シンポジウムのテーマは「学校歯科健診、歯列・咬合・顎関節の事後措置における地域連携を考える」でした。
平成7年度の学校保健法の施行規則一部改正に伴い、健康診断のあり方が変わり、「疾病の早期発見、治療勧告」型から「心と健康つくり」を指向するようになりました。つまり健診結果を通知するだけでなく、健診結果に基づいてより充実した健康教育をおこなっていこうというものです。
歯列・咬合・顎関節については「0:異常なし」「1:要観察」「2:要精密検査」と評価されますが、「要観察」とされた児童生徒に対する指導をどのようにしていったらよいのか、「要精密検査」で歯科医院を受診したが治療開始にはいたらなかった時にどのように対応したらよいのか、ほとんど手つかずの状態であるのが現状です。この点について3人のシンポジストから発表があり、それに対して小児歯科専門医の立場から学校での対応や指導内容についてコメントしてきました。
毎年4月から6月は、当院にも歯科健診結果をもって来院するお子さんが多くいます。学校での健康教育も大切ですが、児童・生徒はもちろん、保護者の方も健診結果をしっかり受け止めて家庭での健康教育につなげていただきたいと思います。「『歯科医に相談または受診』とあったらとりあえず歯医者に行ってハンコをもらって来ればよい」とだけ考えてはいませんか?「経過観察」というところを見落としてはいないでしょうか?

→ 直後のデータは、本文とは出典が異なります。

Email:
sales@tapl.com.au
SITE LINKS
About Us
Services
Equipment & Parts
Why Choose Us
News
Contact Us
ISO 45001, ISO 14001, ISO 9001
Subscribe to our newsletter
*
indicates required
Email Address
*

お口の健康は、家庭でのケア(歯磨き)と歯科医院でのケア(治療、保健指導など)の両方で保っていくものです。「経過観察」や「歯科医に相談または受診」の項目にチェックがついていたら、ぜひご家庭で歯やおくちのことについて話し合ってみてください。それによりお子さんの歯・くちに対する興味も高まり、健康を保つことにつながっていきます。

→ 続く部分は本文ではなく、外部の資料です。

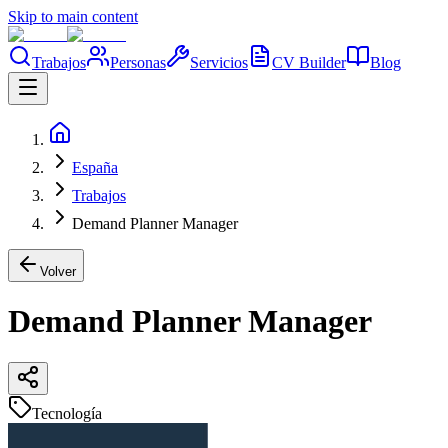
Skip to main content
Trabajos
Personas
Servicios
CV Builder
Blog
España
Trabajos
Demand Planner Manager
Volver
Demand Planner Manager
Tecnología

体の器官の中で、歯ほど自身のケアにより高齢になったときにその健康状態に差が出るのものはありません。昨今「格差社会」という言葉がよく聞かれますが、ケアをした人としない人の「格差」が確実に出るのがお口の健康です。学校歯科健診結果の通知に合わせて、年に1回だけでも親子で歯のことを考えてみてください。